Effective crime prevention interventions for implementation by local government. AIC reports. Public policy series 120.
  
Effective crime prevention interventions for implementation by local government. AIC reports. Public policy series 120.
Anthony Morgan, Hayley Boxall, Kym Lindeman and Jessica Anderson
Australian Institute of Criminology
ISBN: 9781922009234

As a research organisation, the Australian Institute of Criminology (AIC) is often confronted by the challenge of how best to facilitate the transfer of research findings into effective crime prevention policies and programs. While recognition of the importance of evidence-based crime prevention continues to grow, along with the number of quality evaluations that have been conducted, simply producing and disseminating research findings is not enough to ensure that the accumulated evidence base is used to inform decision making. Instead, it is necessary to look at ways through which those working on the ground can be encouraged to make better use of the available evidence.

One such approach is to partner with those agencies whose responsibility it is to develop crime prevention policy and support practitioners working in local communities. Continuing a long history of collaborating with crime prevention agencies, the Crime Prevention Division of the NSW Department of Attorney General and Justice commissioned the AIC to undertake a large-scale systematic review of interventions to prevent a number of crime types identified as priority areas for local councils in New South Wales.

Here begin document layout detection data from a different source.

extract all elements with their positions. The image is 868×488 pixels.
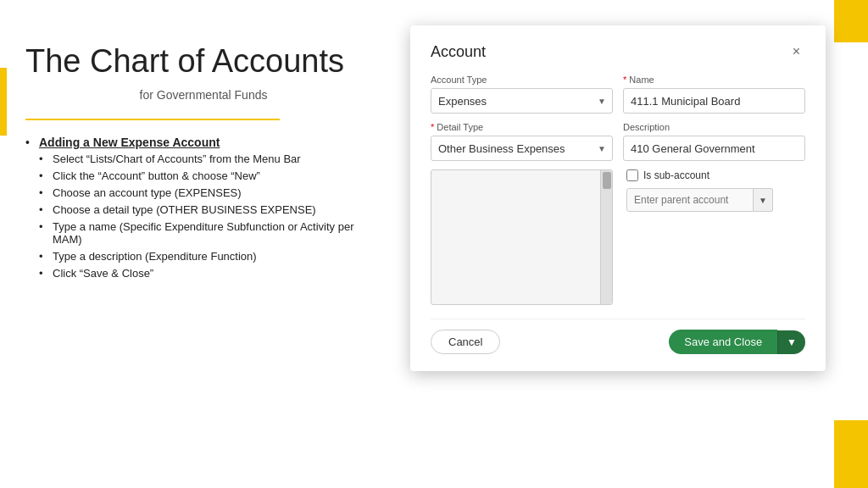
description-input[interactable] <box>623 136 805 161</box>
form-row-2: Detail Type Other Business Expenses ▼ De… <box>431 122 805 161</box>
close-button[interactable]: × <box>787 42 805 61</box>
sub-bullet-item-4: Choose a detail type (OTHER BUSINESS EXP… <box>39 203 381 216</box>
name-group: Name <box>623 75 805 114</box>
name-label: Name <box>623 75 805 85</box>
account-type-group: Account Type Expenses ▼ <box>431 75 613 114</box>
left-panel: The Chart of Accounts for Governmental F… <box>25 42 381 285</box>
main-bullet-link[interactable]: Adding a New Expense Account <box>39 136 220 149</box>
sub-bullet-item-1: Select “Lists/Chart of Accounts” from th… <box>39 152 381 165</box>
detail-type-select-wrapper: Other Business Expenses ▼ <box>431 136 613 161</box>
accent-bar-right-top <box>834 0 868 42</box>
name-input[interactable] <box>623 88 805 114</box>
description-group: Description <box>623 122 805 161</box>
accent-bar-left <box>0 68 7 136</box>
is-sub-account-row: Is sub-account <box>626 169 805 181</box>
save-and-close-button[interactable]: Save and Close <box>669 330 777 354</box>
account-type-select-wrapper: Expenses ▼ <box>431 88 613 114</box>
sub-bullet-list: Select “Lists/Chart of Accounts” from th… <box>39 152 381 280</box>
sub-bullet-item-7: Click “Save & Close” <box>39 267 381 280</box>
accent-bar-right-bottom <box>834 420 868 488</box>
sub-bullet-item-6: Type a description (Expenditure Function… <box>39 250 381 263</box>
account-dialog: Account × Account Type Expenses ▼ Name D… <box>410 25 826 371</box>
sub-bullet-item-2: Click the “Account” button & choose “New… <box>39 169 381 182</box>
page-subtitle: for Governmental Funds <box>25 88 381 102</box>
parent-account-dropdown-btn[interactable]: ▼ <box>754 188 773 212</box>
save-dropdown-arrow-button[interactable]: ▼ <box>777 330 805 354</box>
parent-account-input[interactable] <box>626 188 754 212</box>
is-sub-account-label: Is sub-account <box>643 169 709 181</box>
text-area[interactable] <box>431 169 613 305</box>
account-type-select[interactable]: Expenses <box>431 88 613 114</box>
parent-account-row: ▼ <box>626 188 805 212</box>
detail-type-label: Detail Type <box>431 122 613 132</box>
form-row-3: Is sub-account ▼ <box>431 169 805 305</box>
main-bullet-item: Adding a New Expense Account Select “Lis… <box>25 136 381 280</box>
dialog-footer: Cancel Save and Close ▼ <box>431 319 805 354</box>
sub-bullet-item-3: Choose an account type (EXPENSES) <box>39 186 381 199</box>
main-bullet-list: Adding a New Expense Account Select “Lis… <box>25 136 381 280</box>
detail-type-group: Detail Type Other Business Expenses ▼ <box>431 122 613 161</box>
page-title: The Chart of Accounts <box>25 42 381 81</box>
description-label: Description <box>623 122 805 132</box>
dialog-title: Account <box>431 43 486 61</box>
scrollbar[interactable] <box>600 170 612 304</box>
sub-account-section: Is sub-account ▼ <box>623 169 805 305</box>
save-button-group: Save and Close ▼ <box>669 330 805 354</box>
form-row-1: Account Type Expenses ▼ Name <box>431 75 805 114</box>
scrollbar-thumb <box>603 172 611 189</box>
dialog-header: Account × <box>431 42 805 61</box>
is-sub-account-checkbox[interactable] <box>626 169 638 181</box>
account-type-label: Account Type <box>431 75 613 85</box>
cancel-button[interactable]: Cancel <box>431 330 500 354</box>
detail-type-select[interactable]: Other Business Expenses <box>431 136 613 161</box>
sub-bullet-item-5: Type a name (Specific Expenditure Subfun… <box>39 220 381 246</box>
divider <box>25 119 280 120</box>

This report represents one of the first outputs produced by the AIC as part of its new crime prevention technical assistance program, Crime Prevention ASSIST (ASSIST is the acronym for Advice, Specialist Support, Information & Skills Training). Crime Prevention ASSIST has been developed in recognition of the importance of building the capacity of those working in crime prevention. Current priorities for the program include targeted evaluation work, applied resource material development and training and professional development activities for government and non-government practitioners, as well as a new website presence. It is particularly through Crime Prevention ASSIST that the AIC hopes to bridge the gap between research and practice and make an important contribution to the goal of evidence-based crime prevention.